I love it when people explain their thinking, and especially when they do it comprehensively like this, even when I disagree with them. Kudos to you @soft-pine for publishing your data set. It must've been a ton of work, and there's a lot that can be done with it that's really interesting.
That said, one of the major problems with one person data collection with no oversight, no protocol, and no peer review is that confirmation bias is a universal human experience and is very hard to control for.
As a small example, Dean here gets good parenting credit for teaching Jack to drive and taking him fishing in 14x07 when Jack is dying (as he should! this is awesome traditional fatherly behavior!), but Sam doesn't get good parenting credit in 14x08 for being the only one to stay with Jack at his bedside as Jack actually dies.
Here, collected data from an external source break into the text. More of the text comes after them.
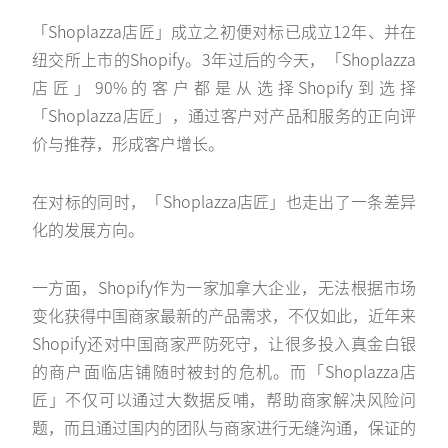
「Shoplazza店匠」成立之初便对标已成立12年、并在
纽交所上市的Shopify。3年过后的今天，「Shoplazza
店匠」90%的客户都是从选择Shopify到选择
「Shoplazza店匠」，通过客户对产品和服务的正向评
价与推荐，形成客户增长。
在对标的同时，「Shoplazza店匠」也走出了一条差异
化的发展方向。
一方面，Shopify作为一家加拿大企业，无法根据市场
变化获得中国商家最新的产品需求，不仅如此，近年来
Shopify还对中国商家严防死守，让很多投入真金白银
的商户面临店铺随时被封的危机。而「Shoplazza店
匠」不仅可以通过大数据反哺，帮助商家解决风险问
题，而且通过国内的团队与商家进行无缝沟通，保证的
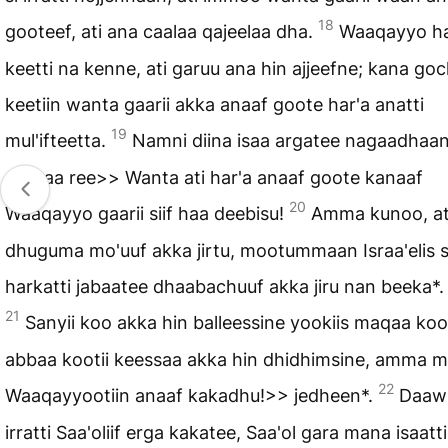
18
gooteef, ati ana caalaa qajeelaa dha.
Waaqayyo h
keetti na kenne, ati garuu ana hin ajjeefne; kana go
keetiin wanta gaarii akka anaaf goote har'a anatti
19
mul'ifteetta.
Namni diina isaa argatee nagaadhaa
dhiisaa ree>> Wanta ati har'a anaaf goote kanaaf
20
Waaqayyo gaarii siif haa deebisu!
Amma kunoo, at
dhuguma mo'uuf akka jirtu, mootummaan Israa'elis s
harkatti jabaatee dhaabachuuf akka jiru nan beeka*.
21
Sanyii koo akka hin balleessine yookiis maqaa koo
abbaa kootii keessaa akka hin dhidhimsine, amma 
22
Waaqayyootiin anaaf kakadhu!>> jedheen*.
Daawi
irratti Saa'oliif erga kakatee, Saa'ol gara mana isaatti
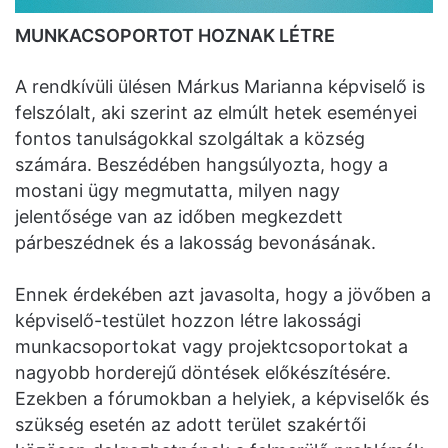
MUNKACSOPORTOT HOZNAK LÉTRE
A rendkívüli ülésen Márkus Marianna képviselő is
felszólalt, aki szerint az elmúlt hetek eseményei
fontos tanulságokkal szolgáltak a község
számára. Beszédében hangsúlyozta, hogy a
mostani ügy megmutatta, milyen nagy
jelentősége van az időben megkezdett
párbeszédnek és a lakosság bevonásának.
Ennek érdekében azt javasolta, hogy a jövőben a
képviselő-testület hozzon létre lakossági
munkacsoportokat vagy projektcsoportokat a
nagyobb horderejű döntések előkészítésére.
Ezekben a fórumokban a helyiek, a képviselők és
szükség esetén az adott terület szakértői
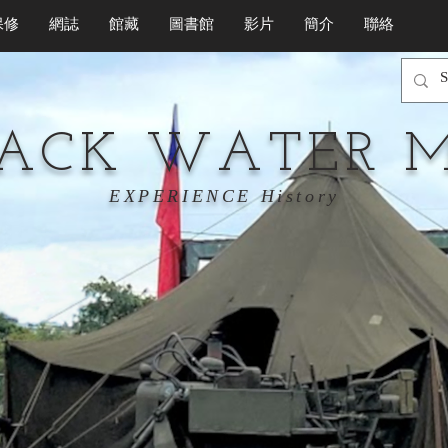
保修
網誌
館藏
圖書館
影片
簡介
聯絡
LACK WATER 
EXPERIENCE History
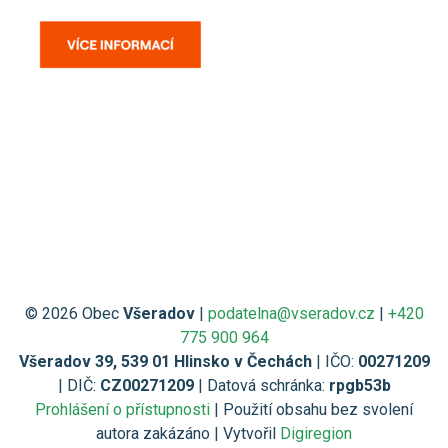
© 2026 Obec
Všeradov
|
podatelna@vseradov.cz
|
+420
775 900 964
Všeradov 39, 539 01 Hlinsko v Čechách
| IČO:
00271209
| DIČ:
CZ00271209
| Datová schránka:
rpgb53b
Prohlášení o přístupnosti
| Použití obsahu bez svolení
autora zakázáno | Vytvořil
Digiregion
And for a more notable example, in Moriah Sam pleads with Dean not to kill Jack, reminds him there are other choices, figures out Chuck is manipulating them and races to the rescue. Cas finds Jack, talks with him kindly, and reassures him they'll find a solution to his soullessness. Neither of them get good parenting cred for this episode. Dean does though. For this:
Don't get me wrong. It's good that at the last possible second Dean refuses Chuck's deal to resurrect Mary if Dean shoots Jack. But this is a supremely bad parenting moment. The title of the episode is literally "Dean is a tiny bit better as a parent than Abraham but not fucken much".
It must be brutal to get ratioed so hard in the notes, but man is this list of Dean's bad parenting moments strikingly short on violence and threats of violence, and especially on gun violence:
says he wants to take jack back to the bunker until they find a way to kill him
stops him from watching scooby-do and tells him he has to sleep on the couch
says he is going to stop jack if he can't be saved
figure out jack is a power vaccuum and can use that to defeat chuck
Yes, Dean has his reasons, but he threatens to kill or actually attempts to kill Jack at least once a year--and frequently more often than that--for the entire three years they are caring for him. It's not only a notable pattern, it's probably the most consistent factor in his relationship with Jack.
It's true that saying Jack's not family in 15x17 is crap parenting. But is it really the biggest problem in this episode?